Operational Design in Wargaming Prelude Part IV - A farewell to Montebello

Once more into the breach!
In preparation for our final attempt at the Montebello 1859 scenario, Jon gave me the opportunity to try my hand with the Austrians.  As with the previous two outings, I opted to treat this as an opportunity to over-analyze the situation to look for a better solution.
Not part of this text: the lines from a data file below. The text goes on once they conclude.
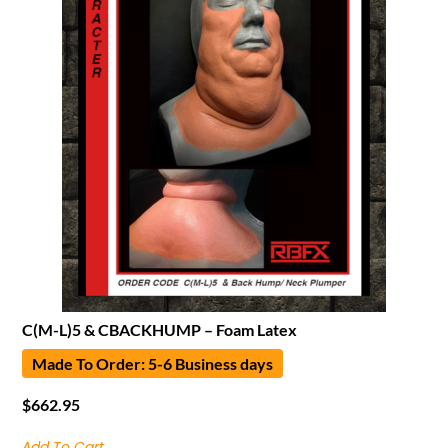
C(M-L)5 & CBACKHUMP – Foam Latex
Made To Order: 5-6 Business days
$
662.95
Add To Cart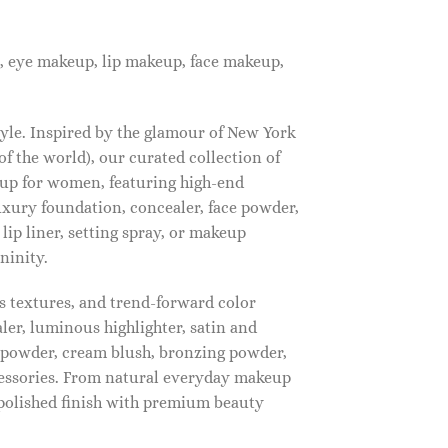
, eye makeup, lip makeup, face makeup,
tyle. Inspired by the glamour of New York
f the world), our curated collection of
up for women, featuring high-end
luxury foundation, concealer, face powder,
 lip liner, setting spray, or makeup
ninity.
s textures, and trend-forward color
ler, luminous highlighter, satin and
g powder, cream blush, bronzing powder,
essories. From natural everyday makeup
polished finish with premium beauty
Previously I identified the the primary advantages and disadvantages for the Austrian side:


  • Numerical Superiority
  • Strong force massed along Northern flank of my axis of advance (Hesse)
  • Two regiments within striking distance of an Objective (Baum)
  • Brigade strong points on three objectives
  • 2 powerful units holding Genetrello supported by two regiments at close range at the beginning of scenario.
  • Larger units have more resiliency, very strong in the defense
  • More artillery


  • Elements and spread out East to West in depth, not massed.  
  • Poor Leadership limits units on the offense
  • Only two brigades capable of acting each turn.
  • Artillery limited to 10" range
  • Larger units making it harder to mass Brigade fires.
  • Larger units are more likely to intermix/overlap and increase disorder.
Now I needed to consider the essential problems for the Austrians:

In all three the of the previous attempts at this scenario the Austrians were hampered by their own forces: units tended to fall back through other units resulting in disorder across the line, larger battalions prevented massing of fires, etc. This meant that forces were unable to mount  a credible defense or degrade French units.  I therefore need to ensure that any plan emphasizes the need to mass fires while preventing units from interfering with each other. 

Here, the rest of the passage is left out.